*** Begin section ***
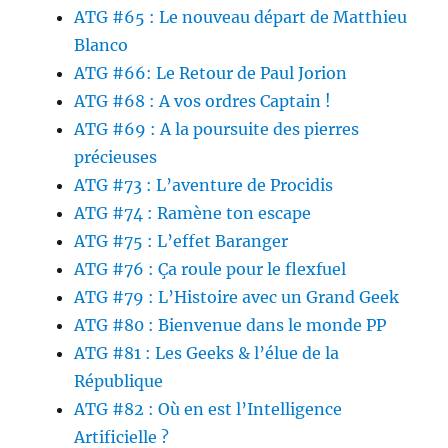
ATG #65 : Le nouveau départ de Matthieu
Blanco
ATG #66: Le Retour de Paul Jorion
ATG #68 : A vos ordres Captain !
ATG #69 : A la poursuite des pierres
précieuses
ATG #73 : L’aventure de Procidis
ATG #74 : Ramène ton escape
ATG #75 : L’effet Baranger
ATG #76 : Ça roule pour le flexfuel
ATG #79 : L’Histoire avec un Grand Geek
ATG #80 : Bienvenue dans le monde PP
ATG #81 : Les Geeks & l’élue de la
République
ATG #82 : Où en est l’Intelligence
Artificielle ?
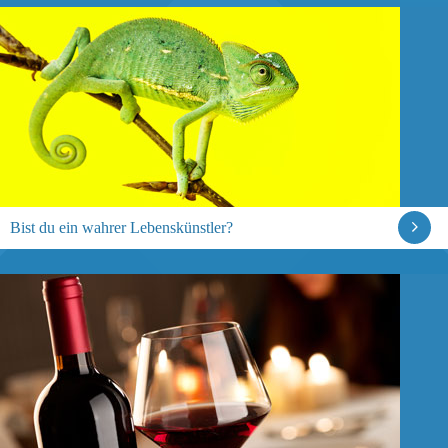
Bist du ein wahrer Lebenskünstler?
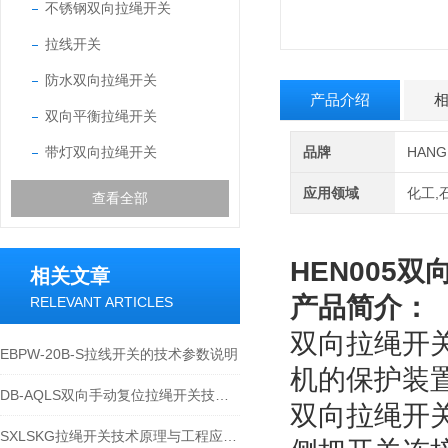
不锈钢双向拉绳开关
拉线开关
防水双向拉绳开关
产品介绍
双向平衡拉绳开关
带灯双向拉绳开关
品牌
HAN
应用领域
化工,
查看全部
HEN005
相关文章
产品简介：
RELEVANT ARTICLES
双向拉绳开
EBPW-20B-S拉线开关的技术参数说明
机的保护装
DB-AQLS双向手动复位拉绳开关技术特性与应用运维说明
双向拉绳开
SXLSKG拉绳开关技术原理与工程应用说明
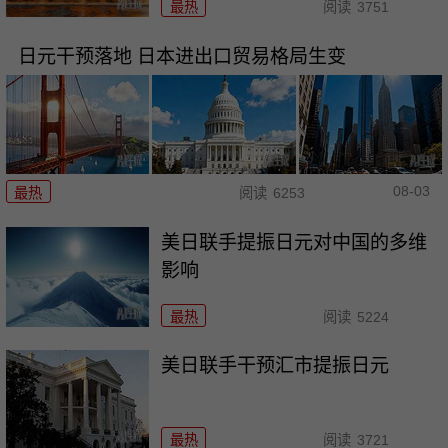
最热
阅读
3751
日元干预落地 日本进出口贸易格局生变
08-03
最热
阅读
6253
美日联手提振日元对中国的多维
影响
最热
阅读
5224
美日联手干预汇市提振日元
最热
阅读
3721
*** End section ***
- _WHAT YOU NEED TO DO_
Reproduce the data verbatim. Do not carry any picture into the copy.

- _REPLY TO THE TASK_
ATG #65 : Le nouveau départ de Matthieu
Blanco
ATG #66: Le Retour de Paul Jorion
ATG #68 : A vos ordres Captain !
ATG #69 : A la poursuite des pierres
précieuses
ATG #73 : L’aventure de Procidis
ATG #74 : Ramène ton escape
ATG #75 : L’effet Baranger
ATG #76 : Ça roule pour le flexfuel
ATG #79 : L’Histoire avec un Grand Geek
ATG #80 : Bienvenue dans le monde PP
ATG #81 : Les Geeks & l’élue de la
République
ATG #82 : Où en est l’Intelligence
Artificielle ?
Bist du ein wahrer Lebenskünstler?
不锈钢双向拉绳开关
拉线开关
防水双向拉绳开关
产品介绍
双向平衡拉绳开关
带灯双向拉绳开关
品牌
HAN
应用领域
化工,
查看全部
HEN005
相关文章
产品简介：
RELEVANT ARTICLES
双向拉绳开
EBPW-20B-S拉线开关的技术参数说明
机的保护装
DB-AQLS双向手动复位拉绳开关技术特性与应用运维说明
双向拉绳开
SXLSKG拉绳开关技术原理与工程应用说明
最热
阅读
3751
日元干预落地 日本进出口贸易格局生变
08-03
最热
阅读
6253
美日联手提振日元对中国的多维
影响
最热
阅读
5224
美日联手干预汇市提振日元
最热
阅读
3721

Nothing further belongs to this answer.